>>

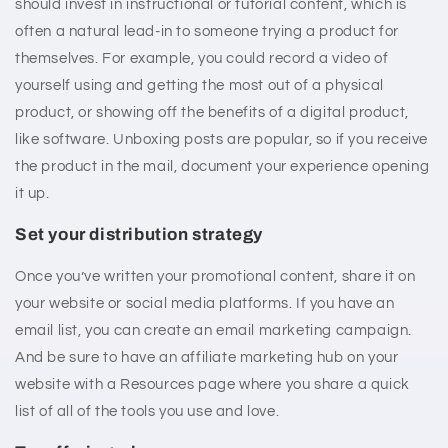
should invest in instructional or tutorial content, which is
often a natural lead-in to someone trying a product for
themselves. For example, you could record a video of
yourself using and getting the most out of a physical
product, or showing off the benefits of a digital product,
like software. Unboxing posts are popular, so if you receive
the product in the mail, document your experience opening
it up.
Set your distribution strategy
Once you’ve written your promotional content, share it on
your website or social media platforms. If you have an
email list, you can create an email marketing campaign.
And be sure to have an affiliate marketing hub on your
website with a Resources page where you share a quick
list of all of the tools you use and love.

<<

### Your assignment
Return each record as written, minus its images.

### Response to the task
should invest in instructional or tutorial content, which is
often a natural lead-in to someone trying a product for
themselves. For example, you could record a video of
yourself using and getting the most out of a physical
product, or showing off the benefits of a digital product,
like software. Unboxing posts are popular, so if you receive
the product in the mail, document your experience opening
it up.
Set your distribution strategy
Once you’ve written your promotional content, share it on
your website or social media platforms. If you have an
email list, you can create an email marketing campaign.
And be sure to have an affiliate marketing hub on your
website with a Resources page where you share a quick
list of all of the tools you use and love.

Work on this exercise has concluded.